**Exercise goal:** Please repeat the entries below exactly as written, leaving out any images.

(Document structure recognition data)
* * * * *

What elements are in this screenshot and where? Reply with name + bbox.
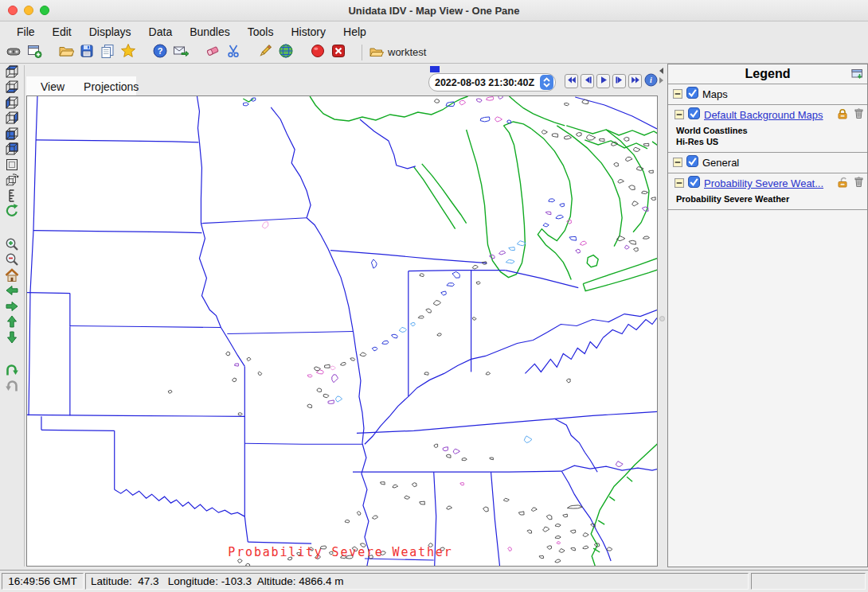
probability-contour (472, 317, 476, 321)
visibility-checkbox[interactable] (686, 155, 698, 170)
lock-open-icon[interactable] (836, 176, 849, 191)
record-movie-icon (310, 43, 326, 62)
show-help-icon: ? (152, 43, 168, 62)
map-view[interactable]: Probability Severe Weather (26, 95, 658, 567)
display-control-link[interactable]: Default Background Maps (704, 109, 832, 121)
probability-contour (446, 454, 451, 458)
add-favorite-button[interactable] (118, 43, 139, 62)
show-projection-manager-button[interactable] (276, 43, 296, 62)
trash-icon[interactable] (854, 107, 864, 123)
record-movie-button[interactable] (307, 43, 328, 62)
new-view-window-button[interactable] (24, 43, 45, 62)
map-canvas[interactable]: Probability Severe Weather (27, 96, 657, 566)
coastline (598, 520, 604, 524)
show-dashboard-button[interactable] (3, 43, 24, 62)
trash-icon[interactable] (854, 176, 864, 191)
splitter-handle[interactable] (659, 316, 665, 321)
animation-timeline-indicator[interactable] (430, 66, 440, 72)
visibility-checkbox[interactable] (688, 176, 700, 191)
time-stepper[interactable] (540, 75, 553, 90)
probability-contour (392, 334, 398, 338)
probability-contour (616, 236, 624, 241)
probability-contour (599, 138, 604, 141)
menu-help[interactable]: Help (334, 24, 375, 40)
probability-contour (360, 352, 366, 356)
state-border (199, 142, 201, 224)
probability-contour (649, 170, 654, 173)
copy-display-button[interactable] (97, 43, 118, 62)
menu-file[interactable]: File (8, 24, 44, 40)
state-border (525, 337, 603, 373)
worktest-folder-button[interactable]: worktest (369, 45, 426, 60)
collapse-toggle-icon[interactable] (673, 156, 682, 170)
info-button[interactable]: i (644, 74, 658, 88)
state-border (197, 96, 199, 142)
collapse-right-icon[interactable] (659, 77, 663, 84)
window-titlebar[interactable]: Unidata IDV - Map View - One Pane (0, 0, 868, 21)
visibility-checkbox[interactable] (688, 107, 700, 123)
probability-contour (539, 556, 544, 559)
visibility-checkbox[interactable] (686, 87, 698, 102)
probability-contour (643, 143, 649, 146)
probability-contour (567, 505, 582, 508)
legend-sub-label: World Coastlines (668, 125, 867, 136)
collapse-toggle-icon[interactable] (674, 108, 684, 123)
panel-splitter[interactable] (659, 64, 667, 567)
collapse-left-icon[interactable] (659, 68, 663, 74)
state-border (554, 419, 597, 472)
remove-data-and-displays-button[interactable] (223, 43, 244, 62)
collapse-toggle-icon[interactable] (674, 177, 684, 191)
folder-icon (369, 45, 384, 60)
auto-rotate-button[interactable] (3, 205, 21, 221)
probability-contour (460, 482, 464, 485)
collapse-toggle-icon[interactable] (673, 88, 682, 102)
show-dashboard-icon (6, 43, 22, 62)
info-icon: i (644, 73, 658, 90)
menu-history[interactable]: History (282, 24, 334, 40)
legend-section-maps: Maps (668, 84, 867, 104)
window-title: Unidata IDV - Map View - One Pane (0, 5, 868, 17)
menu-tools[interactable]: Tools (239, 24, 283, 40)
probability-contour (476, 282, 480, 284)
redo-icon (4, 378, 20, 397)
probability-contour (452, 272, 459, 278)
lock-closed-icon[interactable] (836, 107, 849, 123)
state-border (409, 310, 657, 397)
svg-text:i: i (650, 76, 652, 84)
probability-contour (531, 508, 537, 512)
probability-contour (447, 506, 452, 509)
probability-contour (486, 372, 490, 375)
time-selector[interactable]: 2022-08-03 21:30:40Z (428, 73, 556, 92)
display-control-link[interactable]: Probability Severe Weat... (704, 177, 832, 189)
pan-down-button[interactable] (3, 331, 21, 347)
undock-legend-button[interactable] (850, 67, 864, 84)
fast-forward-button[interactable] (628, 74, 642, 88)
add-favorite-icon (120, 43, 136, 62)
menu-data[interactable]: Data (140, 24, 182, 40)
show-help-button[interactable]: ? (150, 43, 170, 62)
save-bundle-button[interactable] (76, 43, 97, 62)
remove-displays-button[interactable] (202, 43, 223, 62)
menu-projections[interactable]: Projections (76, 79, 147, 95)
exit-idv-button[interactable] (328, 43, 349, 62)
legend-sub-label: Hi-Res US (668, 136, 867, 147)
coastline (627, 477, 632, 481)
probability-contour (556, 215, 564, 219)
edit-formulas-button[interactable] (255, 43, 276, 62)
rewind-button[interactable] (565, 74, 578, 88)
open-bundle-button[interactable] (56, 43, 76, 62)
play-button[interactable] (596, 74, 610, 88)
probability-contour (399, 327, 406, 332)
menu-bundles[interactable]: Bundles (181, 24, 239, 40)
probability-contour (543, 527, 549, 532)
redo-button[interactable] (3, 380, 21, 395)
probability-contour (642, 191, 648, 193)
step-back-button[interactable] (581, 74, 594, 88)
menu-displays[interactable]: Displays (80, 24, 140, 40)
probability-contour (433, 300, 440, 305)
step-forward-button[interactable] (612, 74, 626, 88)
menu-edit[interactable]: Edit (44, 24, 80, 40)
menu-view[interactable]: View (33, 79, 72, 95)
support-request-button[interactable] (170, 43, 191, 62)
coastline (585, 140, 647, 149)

* * * * *

**Response area:**
What elements are in this screenshot and where? Reply with name + bbox.
probability-contour (472, 317, 476, 321)
visibility-checkbox[interactable] (686, 155, 698, 170)
lock-open-icon[interactable] (836, 176, 849, 191)
record-movie-icon (310, 43, 326, 62)
show-help-icon: ? (152, 43, 168, 62)
map-view[interactable]: Probability Severe Weather (26, 95, 658, 567)
display-control-link[interactable]: Default Background Maps (704, 109, 832, 121)
probability-contour (446, 454, 451, 458)
add-favorite-button[interactable] (118, 43, 139, 62)
show-projection-manager-button[interactable] (276, 43, 296, 62)
trash-icon[interactable] (854, 107, 864, 123)
record-movie-button[interactable] (307, 43, 328, 62)
new-view-window-button[interactable] (24, 43, 45, 62)
map-canvas[interactable]: Probability Severe Weather (27, 96, 657, 566)
coastline (598, 520, 604, 524)
show-dashboard-button[interactable] (3, 43, 24, 62)
trash-icon[interactable] (854, 176, 864, 191)
splitter-handle[interactable] (659, 316, 665, 321)
animation-timeline-indicator[interactable] (430, 66, 440, 72)
visibility-checkbox[interactable] (688, 176, 700, 191)
time-stepper[interactable] (540, 75, 553, 90)
probability-contour (392, 334, 398, 338)
probability-contour (616, 236, 624, 241)
probability-contour (599, 138, 604, 141)
menu-help[interactable]: Help (334, 24, 375, 40)
probability-contour (360, 352, 366, 356)
state-border (199, 142, 201, 224)
probability-contour (649, 170, 654, 173)
copy-display-button[interactable] (97, 43, 118, 62)
menu-file[interactable]: File (8, 24, 44, 40)
state-border (525, 337, 603, 373)
worktest-folder-button[interactable]: worktest (369, 45, 426, 60)
collapse-toggle-icon[interactable] (673, 156, 682, 170)
info-button[interactable]: i (644, 74, 658, 88)
state-border (197, 96, 199, 142)
collapse-right-icon[interactable] (659, 77, 663, 84)
window-titlebar[interactable]: Unidata IDV - Map View - One Pane (0, 0, 868, 21)
visibility-checkbox[interactable] (688, 107, 700, 123)
probability-contour (539, 556, 544, 559)
visibility-checkbox[interactable] (686, 87, 698, 102)
probability-contour (643, 143, 649, 146)
probability-contour (567, 505, 582, 508)
legend-sub-label: World Coastlines (668, 125, 867, 136)
collapse-toggle-icon[interactable] (674, 108, 684, 123)
panel-splitter[interactable] (659, 64, 667, 567)
collapse-left-icon[interactable] (659, 68, 663, 74)
state-border (554, 419, 597, 472)
remove-data-and-displays-button[interactable] (223, 43, 244, 62)
collapse-toggle-icon[interactable] (674, 177, 684, 191)
folder-icon (369, 45, 384, 60)
auto-rotate-button[interactable] (3, 205, 21, 221)
probability-contour (460, 482, 464, 485)
collapse-toggle-icon[interactable] (673, 88, 682, 102)
show-dashboard-icon (6, 43, 22, 62)
info-icon: i (644, 73, 658, 90)
menu-history[interactable]: History (282, 24, 334, 40)
legend-section-maps: Maps (668, 84, 867, 104)
window-title: Unidata IDV - Map View - One Pane (0, 5, 868, 17)
menu-tools[interactable]: Tools (239, 24, 283, 40)
probability-contour (476, 282, 480, 284)
redo-icon (4, 378, 20, 397)
probability-contour (452, 272, 459, 278)
lock-closed-icon[interactable] (836, 107, 849, 123)
state-border (409, 310, 657, 397)
svg-text:i: i (650, 76, 652, 84)
probability-contour (531, 508, 537, 512)
probability-contour (447, 506, 452, 509)
probability-contour (486, 372, 490, 375)
time-selector[interactable]: 2022-08-03 21:30:40Z (428, 73, 556, 92)
display-control-link[interactable]: Probability Severe Weat... (704, 177, 832, 189)
pan-down-button[interactable] (3, 331, 21, 347)
undock-legend-button[interactable] (850, 67, 864, 84)
fast-forward-button[interactable] (628, 74, 642, 88)
add-favorite-icon (120, 43, 136, 62)
menu-data[interactable]: Data (140, 24, 182, 40)
show-help-button[interactable]: ? (150, 43, 170, 62)
save-bundle-button[interactable] (76, 43, 97, 62)
remove-displays-button[interactable] (202, 43, 223, 62)
menu-projections[interactable]: Projections (76, 79, 147, 95)
exit-idv-button[interactable] (328, 43, 349, 62)
legend-sub-label: Hi-Res US (668, 136, 867, 147)
coastline (627, 477, 632, 481)
probability-contour (556, 215, 564, 219)
edit-formulas-button[interactable] (255, 43, 276, 62)
rewind-button[interactable] (565, 74, 578, 88)
open-bundle-button[interactable] (56, 43, 76, 62)
play-button[interactable] (596, 74, 610, 88)
probability-contour (399, 327, 406, 332)
menu-bundles[interactable]: Bundles (181, 24, 239, 40)
probability-contour (543, 527, 549, 532)
redo-button[interactable] (3, 380, 21, 395)
probability-contour (642, 191, 648, 193)
step-back-button[interactable] (581, 74, 594, 88)
menu-displays[interactable]: Displays (80, 24, 140, 40)
probability-contour (433, 300, 440, 305)
step-forward-button[interactable] (612, 74, 626, 88)
menu-edit[interactable]: Edit (44, 24, 80, 40)
menu-view[interactable]: View (33, 79, 72, 95)
support-request-button[interactable] (170, 43, 191, 62)
coastline (585, 140, 647, 149)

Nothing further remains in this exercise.